I wouldn't expect a good level of knowledge from a 7B model, I don't think it's even possible on the current architecture for a 7B model to generalize as much as a 35B model. What I personally found suitable for this model are embedded-ish repetitive tasks, it really does listen to the instruction very well. It works great for generating titles and tags in Open WebUI, and it seems that generally pulling Rick & Morty's "What is my purpose" on this model would yield you stable 99.9% effectiveness.
@Araki There's a reason why ~7b is so popular. It's the sweet spot. Knowledge & performance grows rapidly until ~7b, then suddenly starts leveling off. The best ~1b LLMs are completely incoherent, and the best ~3b LLMs barely follow directions or stay on topic, can't even reliably define words found in a desktop dictionary, and so on.
So although you wouldn't expect a good level of knowledge from a 7B model, Llama 3.1 8b and Gemma 2 9b prove that a functional amount can be retained if you primarily focus on a single language and train them long enough (Llama 3.1 8b), or distill them properly from larger models (Gemma 2 9b).
It's only when you start removing popular knowledge from the corpus, under training it, adding too many languages, making a model primarily for another language (e.g. Qwen2.5), focusing too much on a specific skill (e.g. coding or math)... that ~7b models can no longer retain broad knowledge and abilities.

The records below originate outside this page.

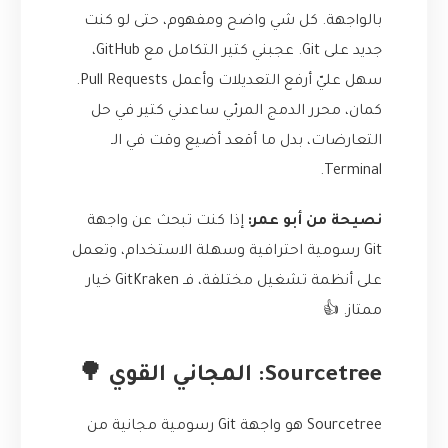
بالواجهة. كل شي واضح ومفهوم، حتى لو كنت
جديد على Git. عجبني كتير التكامل مع GitHub،
سهل عليّ أرفع التعديلات وأعمل Pull Requests.
كمان، محرر الدمج المرئي ساعدني كتير في حل
التعارضات، بدل ما أقعد أضيع وقت في الـ
Terminal.
نصيحة من أبو عمر:
إذا كنت تبحث عن واجهة
Git رسومية احترافية وسهلة الاستخدام، وتعمل
على أنظمة تشغيل مختلفة، فـ GitKraken خيار
ممتاز. 👍
Sourcetree: المجاني القوي 🌳
Sourcetree هو واجهة Git رسومية مجانية من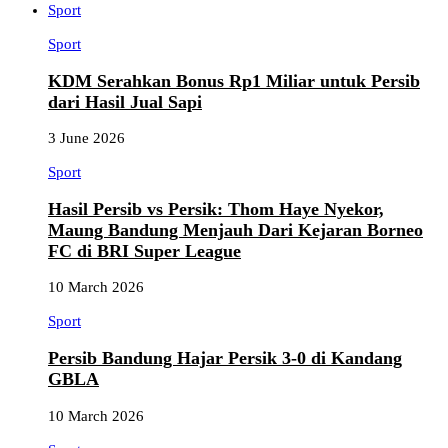
Sport
Sport
KDM Serahkan Bonus Rp1 Miliar untuk Persib
dari Hasil Jual Sapi
3 June 2026
Sport
Hasil Persib vs Persik: Thom Haye Nyekor,
Maung Bandung Menjauh Dari Kejaran Borneo
FC di BRI Super League
10 March 2026
Sport
Persib Bandung Hajar Persik 3-0 di Kandang
GBLA
10 March 2026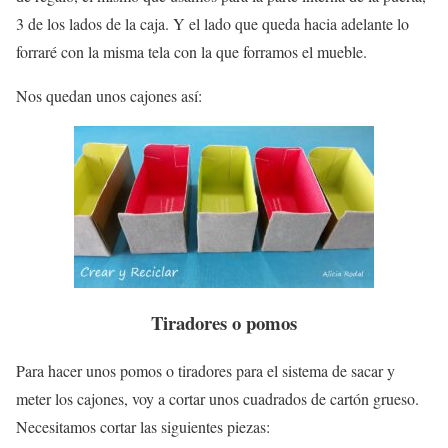
3 de los lados de la caja. Y el lado que queda hacia adelante lo
forraré con la misma tela con la que forramos el mueble.
Nos quedan unos cajones así:
Tiradores o pomos
Para hacer unos pomos o tiradores para el sistema de sacar y
meter los cajones, voy a cortar unos cuadrados de cartón grueso.
Necesitamos cortar las siguientes piezas: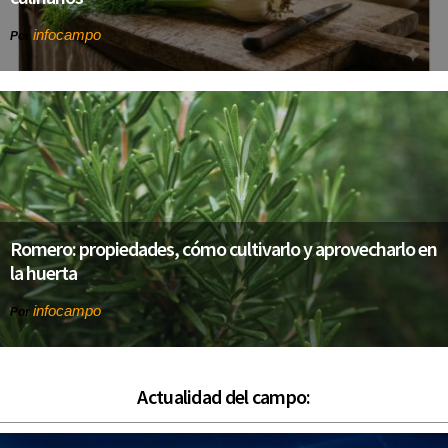
infocampo
Por
Romero: propiedades, cómo cultivarlo y aprovecharlo en
la huerta
infocampo
Por
Actualidad del campo: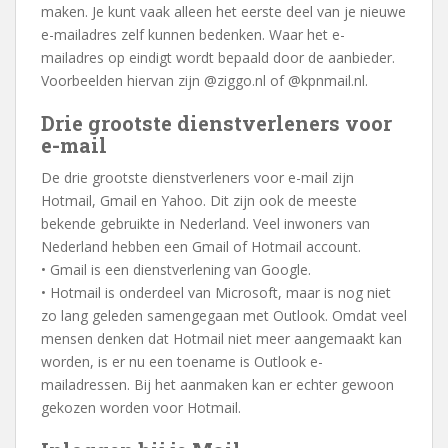
maken. Je kunt vaak alleen het eerste deel van je nieuwe
e-mailadres zelf kunnen bedenken. Waar het e-
mailadres op eindigt wordt bepaald door de aanbieder.
Voorbeelden hiervan zijn @ziggo.nl of @kpnmail.nl.
Drie grootste dienstverleners voor
e-mail
De drie grootste dienstverleners voor e-mail zijn
Hotmail, Gmail en Yahoo. Dit zijn ook de meeste
bekende gebruikte in Nederland. Veel inwoners van
Nederland hebben een Gmail of Hotmail account.
• Gmail is een dienstverlening van Google.
• Hotmail is onderdeel van Microsoft, maar is nog niet
zo lang geleden samengegaan met Outlook. Omdat veel
mensen denken dat Hotmail niet meer aangemaakt kan
worden, is er nu een toename is Outlook e-
mailadressen. Bij het aanmaken kan er echter gewoon
gekozen worden voor Hotmail.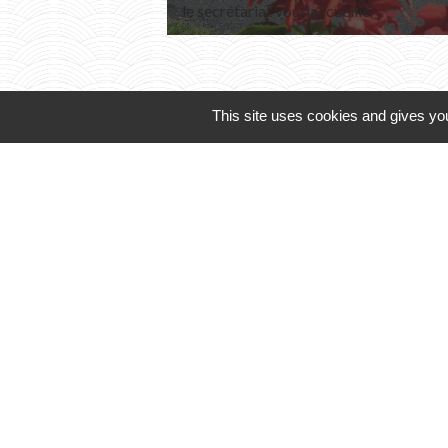
le secrétariat vous accueille
This site uses cookies and gives you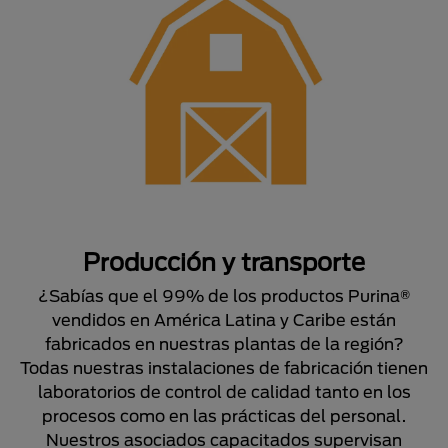
Producción y transporte
¿Sabías que el 99% de los productos Purina®
vendidos en América Latina y Caribe están
fabricados en nuestras plantas de la región?
Todas nuestras instalaciones de fabricación tienen
laboratorios de control de calidad tanto en los
procesos como en las prácticas del personal.
Nuestros asociados capacitados supervisan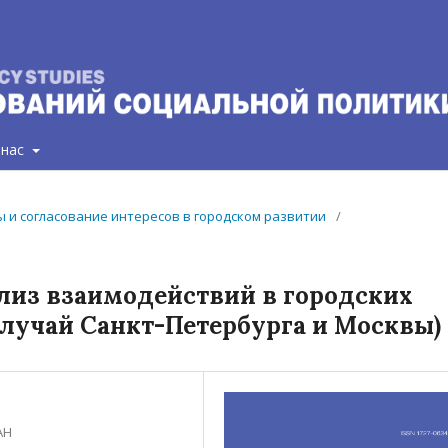
 нас
ты и согласование интересов в городском развитии
/
ализ взаимодействий в городских
лучай Санкт-Петербурга и Москвы)
АН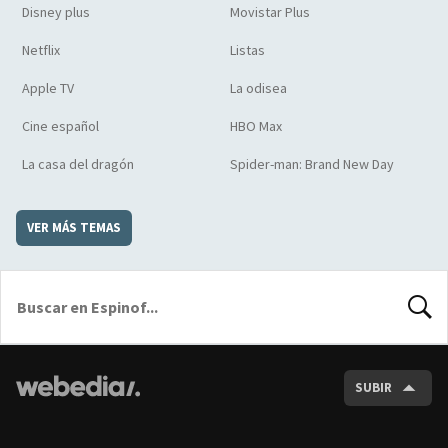
Disney plus
Movistar Plus
Netflix
Listas
Apple TV
La odisea
Cine español
HBO Max
La casa del dragón
Spider-man: Brand New Day
VER MÁS TEMAS
BUSCA
SUBIR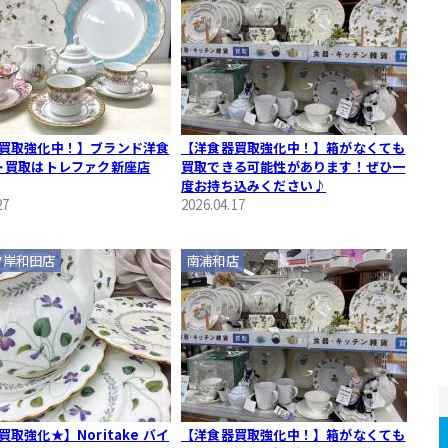
買取強化中！】ブランド洋食
【洋食器買取強化中！】箱がなくても
･買取はトレファク新座店
買取できる可能性があります！ぜひ一
度お持ち込みください♪
27
2026.04.17
ク岸和田店
南浦和店
取強化★】Noritake バイ
【洋食器買取強化中！】箱がなくても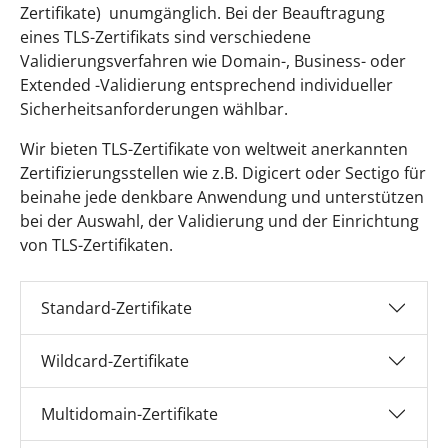
Zertifikate) unumgänglich. Bei der Beauftragung
eines TLS-Zertifikats sind verschiedene
Validierungsverfahren wie Domain-, Business- oder
Extended -Validierung entsprechend individueller
Sicherheitsanforderungen wählbar.
Wir bieten TLS-Zertifikate von weltweit anerkannten
Zertifizierungsstellen wie z.B. Digicert oder Sectigo für
beinahe jede denkbare Anwendung und unterstützen
bei der Auswahl, der Validierung und der Einrichtung
von TLS-Zertifikaten.
Standard-Zertifikate
Wildcard-Zertifikate
Multidomain-Zertifikate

Qwen2.5 7b is a perfect example of this. It's a good Chinese LLM and coder, but despite achieving higher English tests scores than the best English LLMs (which isn't possible), its general English knowledge and abilities are FAR LOWER than Llama 3.1's and Gemma 2b's. They simply prioritized information like coding and virology to boost standardized test scores like the MMLU, and the open source community is so distractedly obsessed with coding that they're rewarding this behavior, which is encouraging other models to do the same. That is, prioritizing training for coding, test scores, and other select tasks, at the cost of essential general knowledge and abilities.
And no, RAG has far too many limitations and drawbacks, especially when it comes to tasks like story writing, to make up for profoundly ignorant weights. Key information simply needs to be in the weights. So if you want to, for example, make an LLM proficient in all major languages, then you can't make it ~7b.
@CHNtentes That's understandable, and it's very clear most people here primarily want a coding LLM. But why scramble the weights of general purpose instruct LLMs by training on tons of synthetic coding or math data when there's already more powerful coding and math agents, such as Qwen2.5 Coder and Math? This honestly baffles me.
Also, the internet isn't always available (e.g. when traveling), plus when using the internet (e.g. RAG) there's an increase in latency, a drastic loss of coherency, and so on. Humanity's core and very popular knowledge simply needs to be in the weights for an AI instruct/chat model to remain functional across all use cases, such as story writing and casually chatting about various things.
Plus it annoys me when AI models de-prioritize the most popular pop culture knowledge most normies care about (it's called "pop" culture because it's popular), yet said models (e.g. Qwen2.5 Instruct) still include non-functional information like virology in order to boost test scores like the MMLU. If they're going to rely on RAG then specialty domains like virology, which are rarely used in story writing, casual chatting..., hence don't need to be organically retrieved, are perfect for that.